[[ Records shown open ]]

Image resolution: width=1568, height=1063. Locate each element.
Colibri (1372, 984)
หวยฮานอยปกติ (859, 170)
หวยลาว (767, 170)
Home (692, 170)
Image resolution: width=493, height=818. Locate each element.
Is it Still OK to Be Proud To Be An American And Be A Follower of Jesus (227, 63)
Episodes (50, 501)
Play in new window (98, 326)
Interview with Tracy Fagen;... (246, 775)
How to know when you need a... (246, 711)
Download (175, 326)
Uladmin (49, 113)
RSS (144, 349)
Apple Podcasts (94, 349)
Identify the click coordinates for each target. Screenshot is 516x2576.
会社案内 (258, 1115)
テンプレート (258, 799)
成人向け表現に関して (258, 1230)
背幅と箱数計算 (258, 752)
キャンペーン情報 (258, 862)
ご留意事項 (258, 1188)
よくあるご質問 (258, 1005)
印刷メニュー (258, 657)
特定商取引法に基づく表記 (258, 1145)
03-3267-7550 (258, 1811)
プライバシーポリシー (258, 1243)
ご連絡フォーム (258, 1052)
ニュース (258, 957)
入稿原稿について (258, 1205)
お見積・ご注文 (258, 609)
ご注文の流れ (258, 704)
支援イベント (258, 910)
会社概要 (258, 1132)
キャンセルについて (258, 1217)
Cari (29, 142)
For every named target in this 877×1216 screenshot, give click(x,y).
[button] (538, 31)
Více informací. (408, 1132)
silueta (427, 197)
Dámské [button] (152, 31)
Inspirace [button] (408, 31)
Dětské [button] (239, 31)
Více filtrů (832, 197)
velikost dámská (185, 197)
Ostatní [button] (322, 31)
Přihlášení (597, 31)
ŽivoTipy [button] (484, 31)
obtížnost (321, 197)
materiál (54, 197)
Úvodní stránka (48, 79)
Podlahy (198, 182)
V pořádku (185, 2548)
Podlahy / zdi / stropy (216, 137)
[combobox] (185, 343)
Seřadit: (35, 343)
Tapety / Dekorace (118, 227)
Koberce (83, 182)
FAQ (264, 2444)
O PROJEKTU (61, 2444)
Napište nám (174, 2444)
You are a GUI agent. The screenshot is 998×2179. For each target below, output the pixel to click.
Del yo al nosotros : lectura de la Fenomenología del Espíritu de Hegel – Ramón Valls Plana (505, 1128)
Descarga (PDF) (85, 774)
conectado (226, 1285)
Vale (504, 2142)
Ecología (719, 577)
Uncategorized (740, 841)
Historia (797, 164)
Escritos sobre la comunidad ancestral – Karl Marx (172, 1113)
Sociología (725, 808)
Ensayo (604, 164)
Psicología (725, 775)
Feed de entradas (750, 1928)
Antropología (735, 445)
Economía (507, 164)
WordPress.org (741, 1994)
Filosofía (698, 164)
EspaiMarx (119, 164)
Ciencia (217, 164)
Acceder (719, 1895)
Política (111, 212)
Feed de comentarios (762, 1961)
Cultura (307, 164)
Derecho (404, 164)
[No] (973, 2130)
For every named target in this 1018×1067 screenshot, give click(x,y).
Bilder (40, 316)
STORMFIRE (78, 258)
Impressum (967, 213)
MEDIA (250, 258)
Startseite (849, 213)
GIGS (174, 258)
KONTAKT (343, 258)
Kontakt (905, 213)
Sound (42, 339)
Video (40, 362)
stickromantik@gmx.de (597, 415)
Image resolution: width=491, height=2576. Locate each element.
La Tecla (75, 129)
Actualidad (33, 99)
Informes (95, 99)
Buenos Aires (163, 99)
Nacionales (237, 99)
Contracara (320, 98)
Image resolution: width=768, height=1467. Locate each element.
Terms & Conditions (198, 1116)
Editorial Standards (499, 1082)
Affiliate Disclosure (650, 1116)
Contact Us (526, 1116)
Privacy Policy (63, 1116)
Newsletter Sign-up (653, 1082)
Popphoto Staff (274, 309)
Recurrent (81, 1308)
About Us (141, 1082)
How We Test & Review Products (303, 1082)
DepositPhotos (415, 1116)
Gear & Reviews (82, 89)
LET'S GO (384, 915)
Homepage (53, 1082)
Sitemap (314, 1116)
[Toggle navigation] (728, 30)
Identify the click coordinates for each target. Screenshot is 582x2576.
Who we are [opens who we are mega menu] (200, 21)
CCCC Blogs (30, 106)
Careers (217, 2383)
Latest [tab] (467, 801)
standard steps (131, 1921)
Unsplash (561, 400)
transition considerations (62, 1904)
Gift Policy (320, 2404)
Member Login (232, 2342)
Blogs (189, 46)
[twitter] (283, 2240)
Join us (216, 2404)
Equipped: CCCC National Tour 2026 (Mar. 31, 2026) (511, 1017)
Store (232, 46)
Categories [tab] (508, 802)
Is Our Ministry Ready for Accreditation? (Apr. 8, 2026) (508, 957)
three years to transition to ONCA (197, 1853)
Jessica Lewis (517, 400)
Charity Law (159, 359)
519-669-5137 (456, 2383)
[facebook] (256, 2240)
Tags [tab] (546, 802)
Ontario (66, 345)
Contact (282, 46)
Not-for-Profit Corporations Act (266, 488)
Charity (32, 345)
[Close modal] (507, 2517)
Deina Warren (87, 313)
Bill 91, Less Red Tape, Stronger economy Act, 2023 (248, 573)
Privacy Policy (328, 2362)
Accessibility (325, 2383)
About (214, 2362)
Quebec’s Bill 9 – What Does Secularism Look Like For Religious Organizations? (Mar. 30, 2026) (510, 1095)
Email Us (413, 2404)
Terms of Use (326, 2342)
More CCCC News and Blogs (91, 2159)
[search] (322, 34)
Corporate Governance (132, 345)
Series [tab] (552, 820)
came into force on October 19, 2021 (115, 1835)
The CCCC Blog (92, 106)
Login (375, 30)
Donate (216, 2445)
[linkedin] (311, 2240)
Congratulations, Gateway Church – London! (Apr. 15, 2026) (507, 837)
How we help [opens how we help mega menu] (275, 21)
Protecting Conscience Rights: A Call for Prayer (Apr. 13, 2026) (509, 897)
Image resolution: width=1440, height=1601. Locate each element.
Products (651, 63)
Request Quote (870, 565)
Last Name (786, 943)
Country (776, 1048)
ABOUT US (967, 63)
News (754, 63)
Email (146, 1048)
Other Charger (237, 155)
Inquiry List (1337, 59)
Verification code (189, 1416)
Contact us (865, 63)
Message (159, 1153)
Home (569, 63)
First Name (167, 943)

[[ Records shown closed ]]

▸ Task goal:
After locating the line with "03-3267-7550 (258, 1811)" above, return that line and every later line through the one with "[button] (538, 31)", word for word and with nothing else.

▸ Completed task:
03-3267-7550 (258, 1811)
プライバシーポリシー (258, 1243)
ご連絡フォーム (258, 1052)
ニュース (258, 957)
入稿原稿について (258, 1205)
お見積・ご注文 (258, 609)
ご注文の流れ (258, 704)
支援イベント (258, 910)
会社概要 (258, 1132)
キャンセルについて (258, 1217)
Cari (29, 142)
For every named target in this 877×1216 screenshot, give click(x,y).
[button] (538, 31)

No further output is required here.